Using the data below, set down every line from the one containing "backlog (42, 246)" through the one containing "Website (348, 1083)", inclusive and unchanged. Pictures are to be skipped.

(Exercise inputs Opens)

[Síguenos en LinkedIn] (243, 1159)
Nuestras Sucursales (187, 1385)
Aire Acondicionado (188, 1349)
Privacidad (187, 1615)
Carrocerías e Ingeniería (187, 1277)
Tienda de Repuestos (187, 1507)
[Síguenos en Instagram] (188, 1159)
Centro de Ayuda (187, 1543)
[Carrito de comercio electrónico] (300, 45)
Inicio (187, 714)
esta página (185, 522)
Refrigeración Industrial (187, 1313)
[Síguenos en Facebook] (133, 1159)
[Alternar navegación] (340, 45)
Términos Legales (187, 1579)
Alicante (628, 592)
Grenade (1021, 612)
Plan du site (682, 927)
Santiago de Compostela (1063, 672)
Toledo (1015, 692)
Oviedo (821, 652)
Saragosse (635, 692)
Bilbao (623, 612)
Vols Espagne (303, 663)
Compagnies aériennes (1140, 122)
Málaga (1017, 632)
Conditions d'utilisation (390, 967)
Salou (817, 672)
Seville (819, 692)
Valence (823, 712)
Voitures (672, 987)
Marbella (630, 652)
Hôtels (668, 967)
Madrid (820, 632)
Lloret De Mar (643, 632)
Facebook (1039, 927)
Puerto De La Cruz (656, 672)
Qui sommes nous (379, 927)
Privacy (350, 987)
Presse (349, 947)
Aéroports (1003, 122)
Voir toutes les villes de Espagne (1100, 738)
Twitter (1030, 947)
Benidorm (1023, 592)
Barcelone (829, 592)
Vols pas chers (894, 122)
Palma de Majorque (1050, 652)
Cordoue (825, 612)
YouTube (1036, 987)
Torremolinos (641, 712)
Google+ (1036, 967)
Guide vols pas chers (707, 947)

(Exercise inputs Closes)
(Exercise inputs Opens)

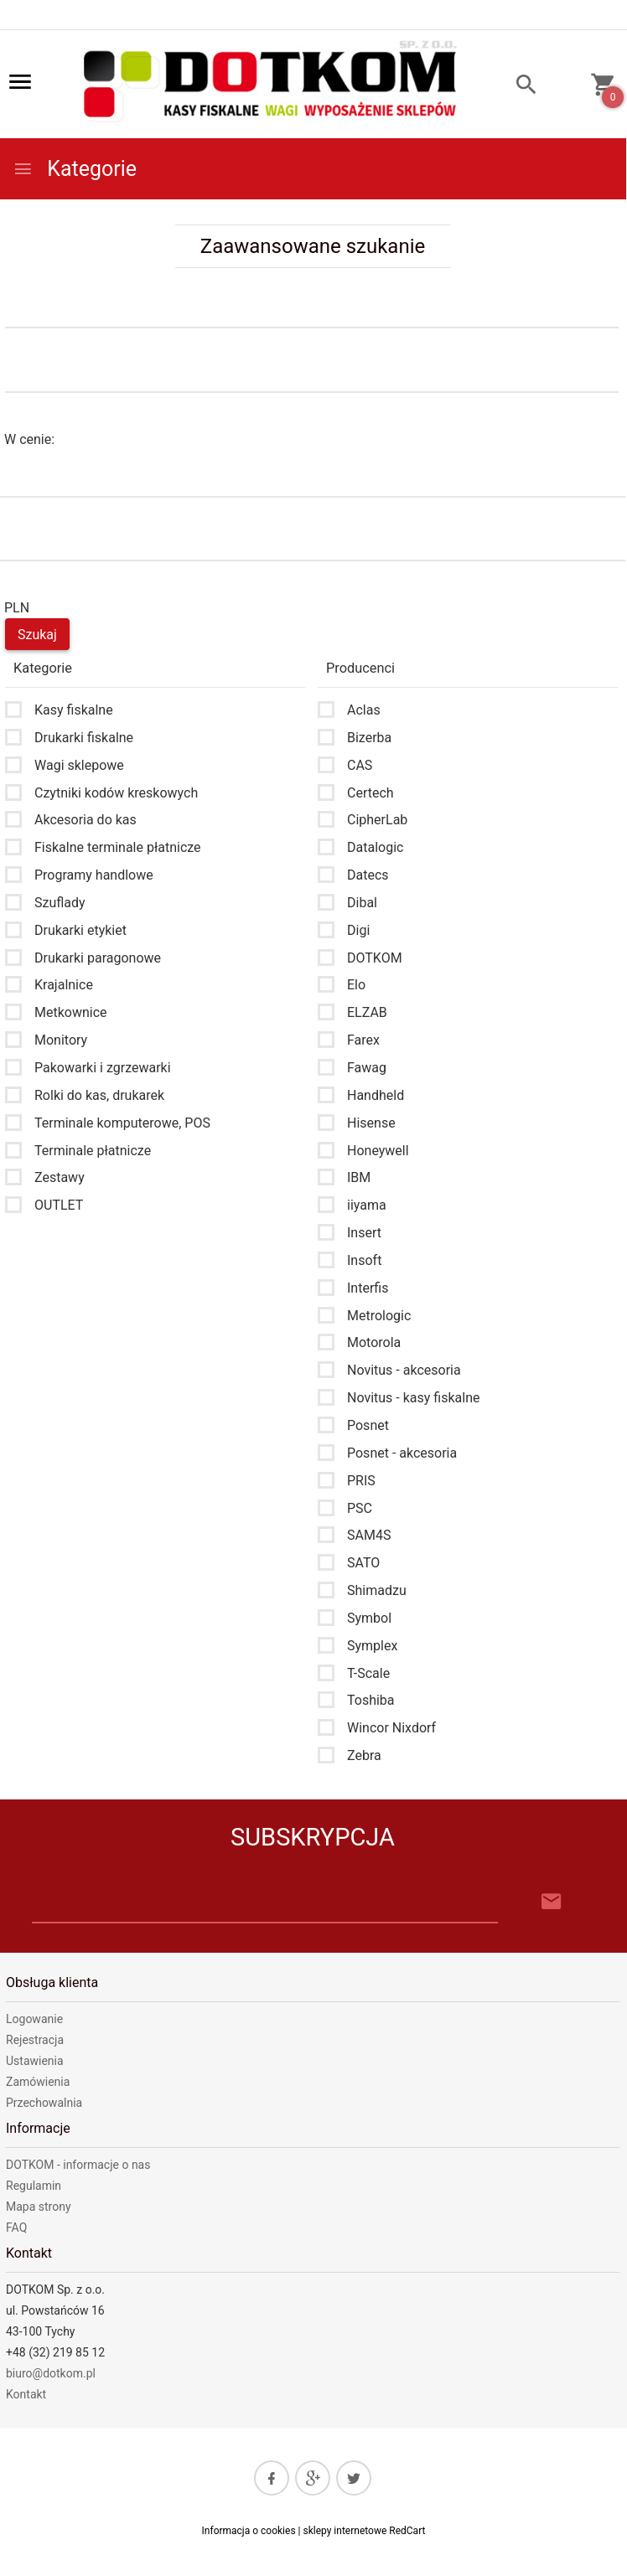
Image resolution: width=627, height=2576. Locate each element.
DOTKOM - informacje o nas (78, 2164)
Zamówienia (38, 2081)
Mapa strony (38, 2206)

(Exercise inputs Closes)
(Exercise inputs Opens)

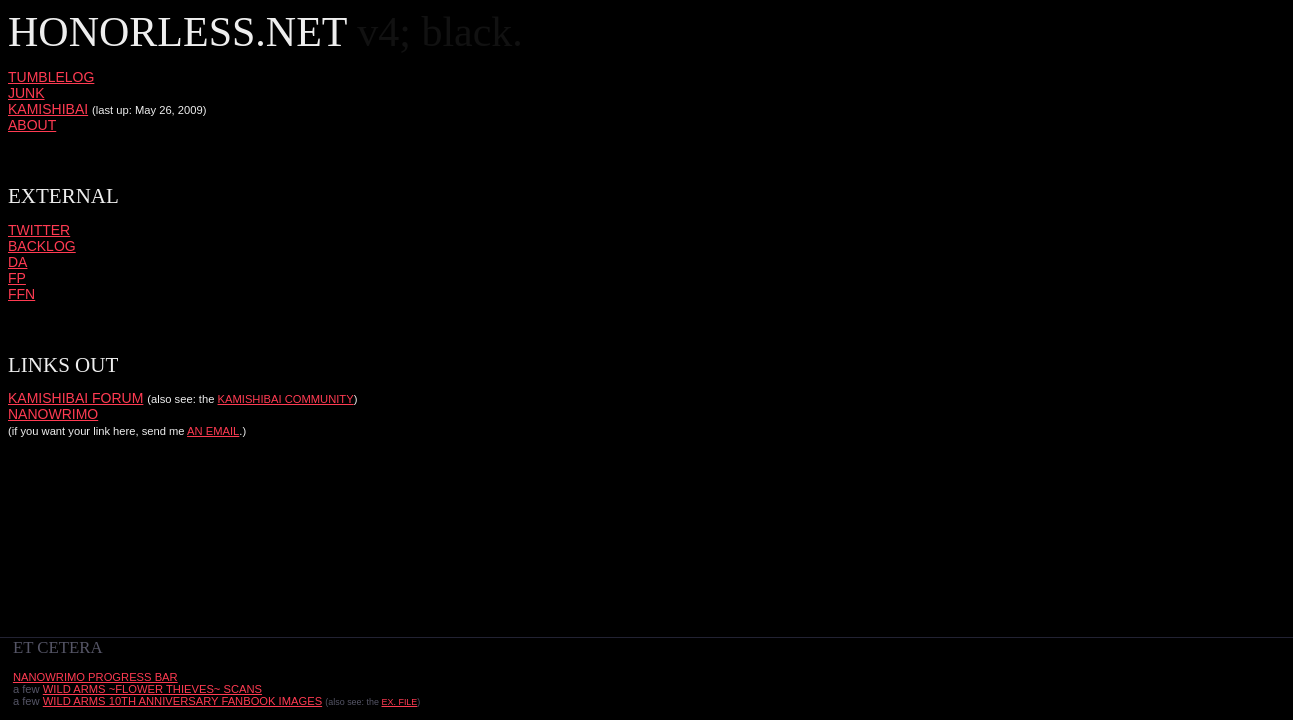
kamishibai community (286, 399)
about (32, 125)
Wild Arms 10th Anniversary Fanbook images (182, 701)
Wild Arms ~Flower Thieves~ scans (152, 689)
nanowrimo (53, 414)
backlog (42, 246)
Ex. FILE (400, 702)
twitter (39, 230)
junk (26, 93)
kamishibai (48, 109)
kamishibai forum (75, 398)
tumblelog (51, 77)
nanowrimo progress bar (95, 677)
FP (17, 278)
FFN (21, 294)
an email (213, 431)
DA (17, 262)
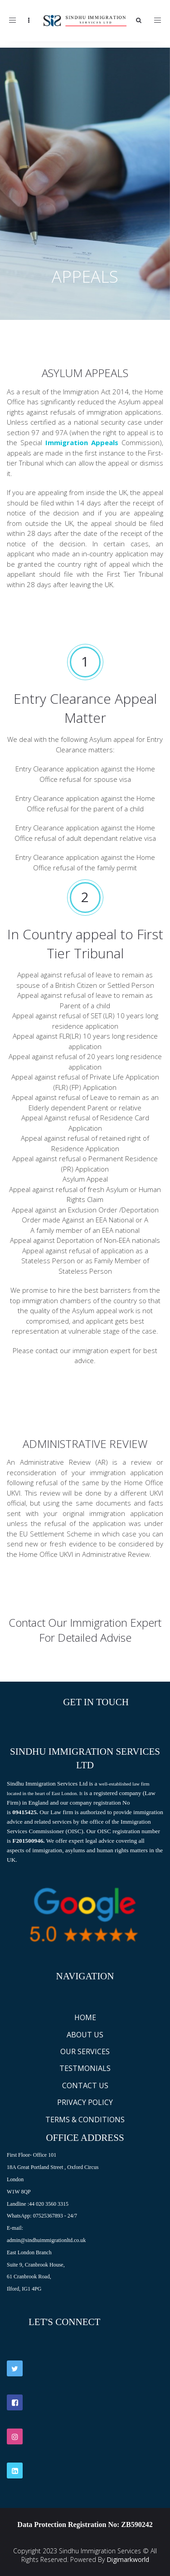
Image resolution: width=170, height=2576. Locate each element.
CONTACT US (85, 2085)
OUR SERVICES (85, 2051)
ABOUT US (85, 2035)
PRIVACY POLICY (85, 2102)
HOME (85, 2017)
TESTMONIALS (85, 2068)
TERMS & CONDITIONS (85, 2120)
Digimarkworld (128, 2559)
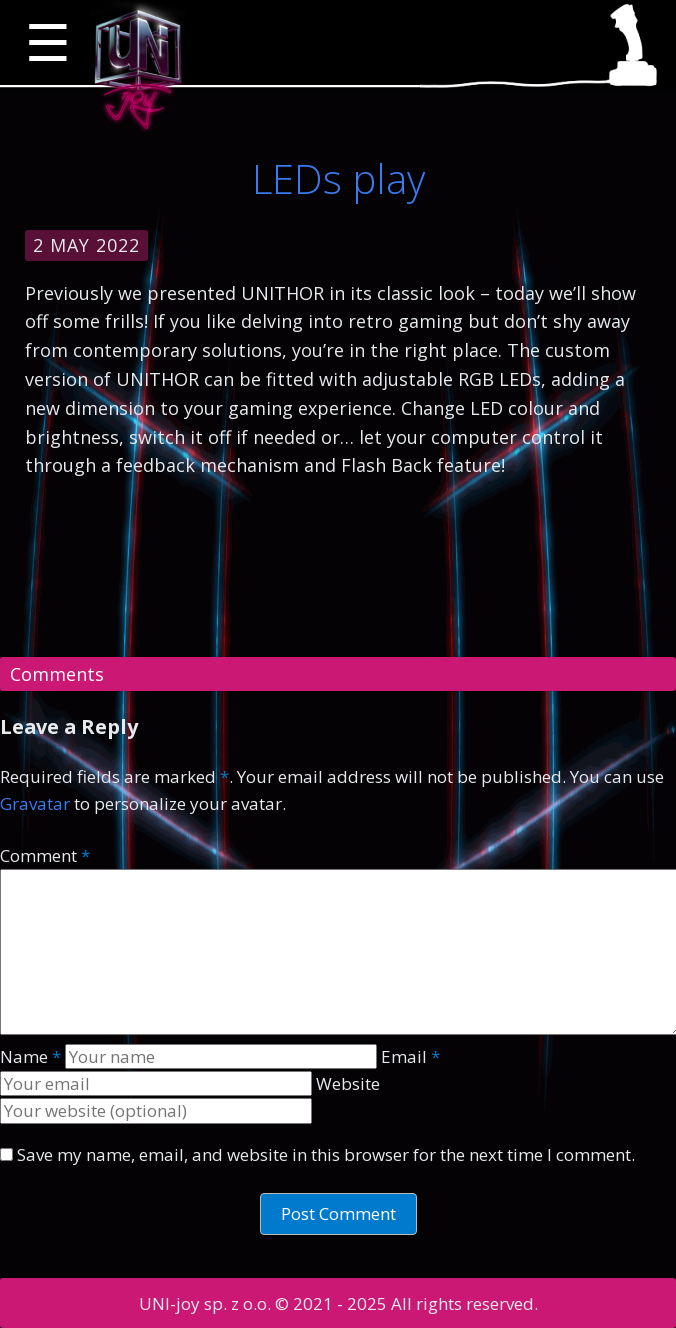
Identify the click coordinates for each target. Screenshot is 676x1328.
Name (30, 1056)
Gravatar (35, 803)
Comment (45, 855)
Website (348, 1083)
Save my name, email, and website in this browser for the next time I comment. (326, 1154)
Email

(Exercise inputs Closes)

▶ [Result of the exercise]:
backlog (42, 246)
Ex. FILE (400, 702)
twitter (39, 230)
junk (26, 93)
kamishibai (48, 109)
kamishibai forum (75, 398)
tumblelog (51, 77)
nanowrimo progress bar (95, 677)
FP (17, 278)
FFN (21, 294)
an email (213, 431)
DA (17, 262)
Image resolution: width=170, height=2576. Locate each element.
CONTACT US (85, 2085)
OUR SERVICES (85, 2051)
ABOUT US (85, 2035)
PRIVACY POLICY (85, 2102)
HOME (85, 2017)
TESTMONIALS (85, 2068)
TERMS & CONDITIONS (85, 2120)
Digimarkworld (128, 2559)
Identify the click coordinates for each target. Screenshot is 676x1328.
Name (30, 1056)
Gravatar (35, 803)
Comment (45, 855)
Website (348, 1083)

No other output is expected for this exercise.